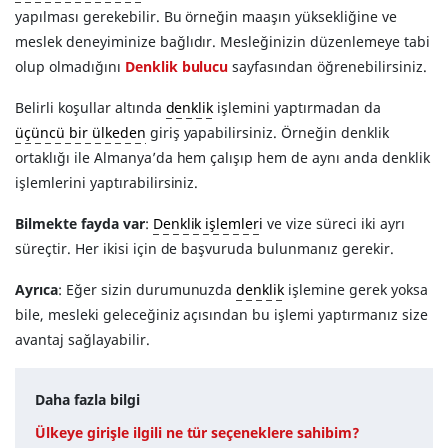
yapılması gerekebilir. Bu örneğin maaşın yüksekliğine ve
meslek deneyiminize bağlıdır. Mesleğinizin düzenlemeye tabi
olup olmadığını
Denklik bulucu
sayfasından öğrenebilirsiniz.
Belirli koşullar altında
denklik
işlemini yaptırmadan da
üçüncü bir ülkeden
giriş yapabilirsiniz. Örneğin denklik
ortaklığı ile Almanya’da hem çalışıp hem de aynı anda denklik
işlemlerini yaptırabilirsiniz.
Bilmekte fayda var
:
Denklik işlemleri
ve vize süreci iki ayrı
süreçtir. Her ikisi için de başvuruda bulunmanız gerekir.
Ayrıca
: Eğer sizin durumunuzda
denklik
işlemine gerek yoksa
bile, mesleki geleceğiniz açısından bu işlemi yaptırmanız size
avantaj sağlayabilir.
Daha fazla bilgi
Ülkeye girişle ilgili ne tür seçeneklere sahibim?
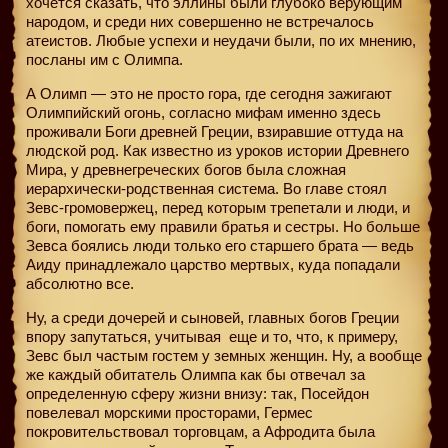
хочется сказать, что эллины были глубоко верующим
народом, и среди них совершенно не встречалось
атеистов. Любые успехи и неудачи были, по их мнению,
посланы им с Олимпа.
А Олимп — это не просто гора, где сегодня зажигают
Олимпийский огонь, согласно мифам именно здесь
проживали Боги древней Греции, взиравшие оттуда на
людской род. Как известно из уроков истории Древнего
Мира, у древнегреческих богов была сложная
иерархически-родственная система. Во главе стоял
Зевс-громовержец, перед которым трепетали и люди, и
боги, помогать ему правили братья и сестры. Но больше
Зевса боялись люди только его старшего брата — ведь
Аиду принадлежало царство мертвых, куда попадали
абсолютно все.
Ну, а среди дочерей и сыновей, главных богов Греции
впору запутаться, учитывая
еще и то, что, к примеру,
Зевс был частым гостем у земных женщин. Ну, а вообще
же каждый обитатель Олимпа как бы отвечал за
определенную сферу жизни внизу: так, Посейдон
повелевал морскими просторами, Гермес
покровительствовал торговцам, а Афродита была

------

- [Exercise] Print exactly the first line of the entries and every line after it through the one that contains "bile, mesleki geleceğiniz", leaving the pictures out.

- [Exercise response]
yapılması gerekebilir. Bu örneğin maaşın yüksekliğine ve
meslek deneyiminize bağlıdır. Mesleğinizin düzenlemeye tabi
olup olmadığını
Denklik bulucu
sayfasından öğrenebilirsiniz.
Belirli koşullar altında
denklik
işlemini yaptırmadan da
üçüncü bir ülkeden
giriş yapabilirsiniz. Örneğin denklik
ortaklığı ile Almanya’da hem çalışıp hem de aynı anda denklik
işlemlerini yaptırabilirsiniz.
Bilmekte fayda var
:
Denklik işlemleri
ve vize süreci iki ayrı
süreçtir. Her ikisi için de başvuruda bulunmanız gerekir.
Ayrıca
: Eğer sizin durumunuzda
denklik
işlemine gerek yoksa
bile, mesleki geleceğiniz açısından bu işlemi yaptırmanız size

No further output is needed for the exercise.